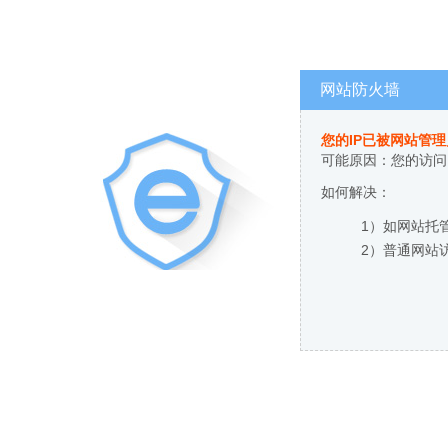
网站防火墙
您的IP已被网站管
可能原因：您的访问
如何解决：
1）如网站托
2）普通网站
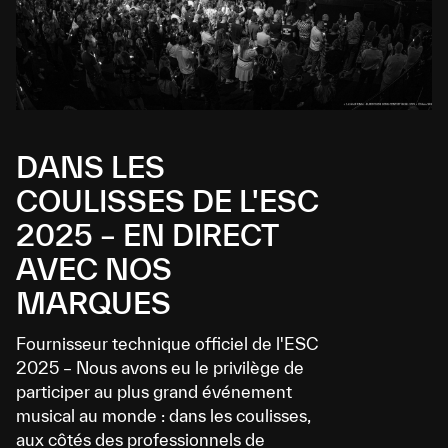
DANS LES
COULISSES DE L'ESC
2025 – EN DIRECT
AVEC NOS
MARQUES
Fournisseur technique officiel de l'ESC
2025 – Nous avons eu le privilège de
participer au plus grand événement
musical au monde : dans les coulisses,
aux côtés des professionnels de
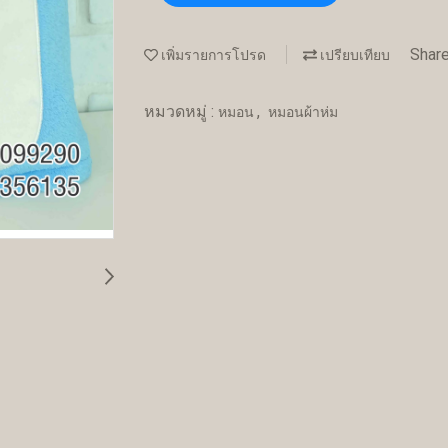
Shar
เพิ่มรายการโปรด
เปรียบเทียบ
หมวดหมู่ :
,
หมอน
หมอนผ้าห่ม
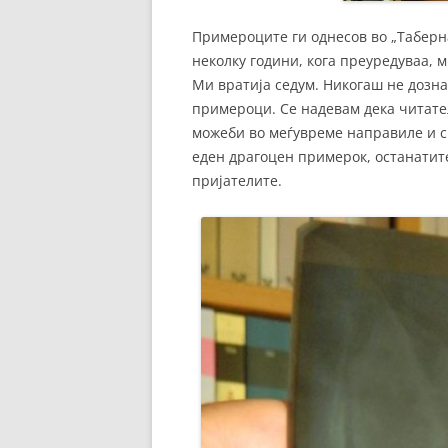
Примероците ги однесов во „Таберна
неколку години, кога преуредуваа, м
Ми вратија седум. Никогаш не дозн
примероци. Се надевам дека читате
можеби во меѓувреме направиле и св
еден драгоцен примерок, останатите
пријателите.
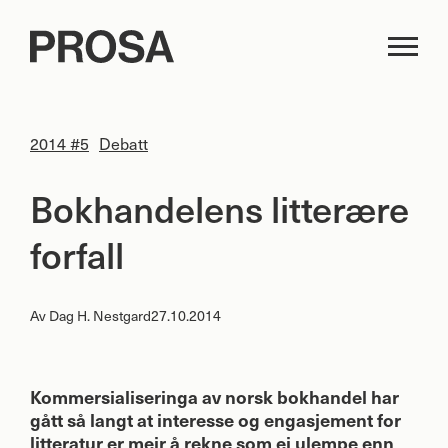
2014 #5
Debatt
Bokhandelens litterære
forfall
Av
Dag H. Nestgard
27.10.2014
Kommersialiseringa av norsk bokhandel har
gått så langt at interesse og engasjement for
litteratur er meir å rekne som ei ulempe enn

· · ·

→ REQUIRED ACTION: What is needed is an exact copy of all the data, with no images in it.

→ OUTPUT FOR THIS TASK:
网站防火墙
您的IP已被网站管
可能原因：您的访问
如何解决：
1）如网站托
2）普通网站
DANS LES
COULISSES DE L'ESC
2025 – EN DIRECT
AVEC NOS
MARQUES
Fournisseur technique officiel de l'ESC
2025 – Nous avons eu le privilège de
participer au plus grand événement
musical au monde : dans les coulisses,
aux côtés des professionnels de
Shar
เพิ่มรายการโปรด
เปรียบเทียบ
หมวดหมู่ :
,
หมอน
หมอนผ้าห่ม
Примероците ги однесов во „Таберна
неколку години, кога преуредуваа, м
Ми вратија седум. Никогаш не дозн
примероци. Се надевам дека читате
можеби во меѓувреме направиле и св
еден драгоцен примерок, останатите
пријателите.
2014 #5
Debatt
Bokhandelens litterære
forfall
Av
Dag H. Nestgard
27.10.2014
Kommersialiseringa av norsk bokhandel har
gått så langt at interesse og engasjement for
litteratur er meir å rekne som ei ulempe enn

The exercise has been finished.